Divide and Conquer Networks

Many engineering and scientific tasks require solving algorithmic tasks at scale under computational constraints. In general, these constraints are hard to optimize in closed form, motivating the use of data-driven algorithmic learning. Rather than studying this as a black-box discrete regression problem with no assumption whatsoever on the input-output mapping, we concentrate on tasks that are amenable to the principle of divide and conquer, and study what are its implications in terms of learning. This principle creates a powerful inductive bias that can be leveraged with neural architectures that are defined recursively and dynamically, by learning two scale-invariant atomic operations: how to split a given input into smaller sets, and how to merge two partially solved tasks into a larger partial solution. Thanks to the dynamic aspect of such architecture, computational complexity can be incorporated as a regularization term that can be optimized by backpropagation. In this talk, we will illustrate the flexibility and efficiency of the Divide-and-Conquer Network on combinatorial and geometric tasks, such as sorting, clustering and convex hulls.

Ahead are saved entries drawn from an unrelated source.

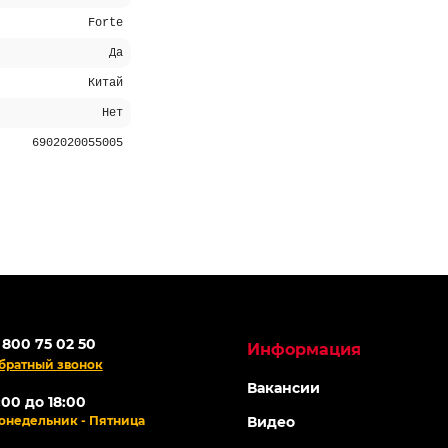
Forte
Да
Китай
Нет
6902020055005
Я -42%
Топ продаж
ОНЛАЙН
АКЦИЯ -43%
-5% ОНЛАЙН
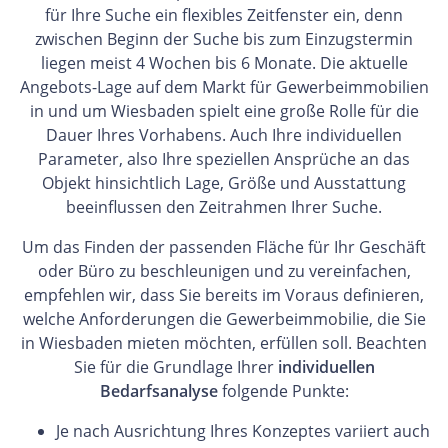
für Ihre Suche ein flexibles Zeitfenster ein, denn
zwischen Beginn der Suche bis zum Einzugstermin
liegen meist 4 Wochen bis 6 Monate. Die aktuelle
Angebots-Lage auf dem Markt für Gewerbeimmobilien
in und um Wiesbaden spielt eine große Rolle für die
Dauer Ihres Vorhabens. Auch Ihre individuellen
Parameter, also Ihre speziellen Ansprüche an das
Objekt hinsichtlich Lage, Größe und Ausstattung
beeinflussen den Zeitrahmen Ihrer Suche.
Um das Finden der passenden Fläche für Ihr Geschäft
oder Büro zu beschleunigen und zu vereinfachen,
empfehlen wir, dass Sie bereits im Voraus definieren,
welche Anforderungen die Gewerbeimmobilie, die Sie
in Wiesbaden mieten möchten, erfüllen soll. Beachten
Sie für die Grundlage Ihrer
individuellen
Bedarfsanalyse
folgende Punkte:
Je nach Ausrichtung Ihres Konzeptes variiert auch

Joan Bruna graduated from Universitat Politecnica de Catalunya (Barcelona, Spain) in both Mathematics and Electrical Engineering. He obtained an M.Sc. in applied mathematics from ENS Cachan (France). He then became a research engineer in an image processing startup, developing real-time video processing algorithms. He obtained his PhD in Applied Mathematics at Ecole Polytechnique (France), under the supervision of Prof. Stephane Mallat. He was a postdoctoral researcher at the Courant Institute, NYU, and a postdoctoral fellow at Facebook AI Research. In 2015, he became Assistant Professor at UC Berkeley, Statistics Department, and starting Fall 2016 he joined the Courant Institute (NYU, New York) as Assistant Professor in Computer Science, Data Science and Mathematics (affiliated). His research interests include invariant signal representations, high-dimensional statistics and stochastic processes, deep learning and its applications to signal processing. He is co-chair of the IPAM Workshop on New Deep Learning Techniques (2018).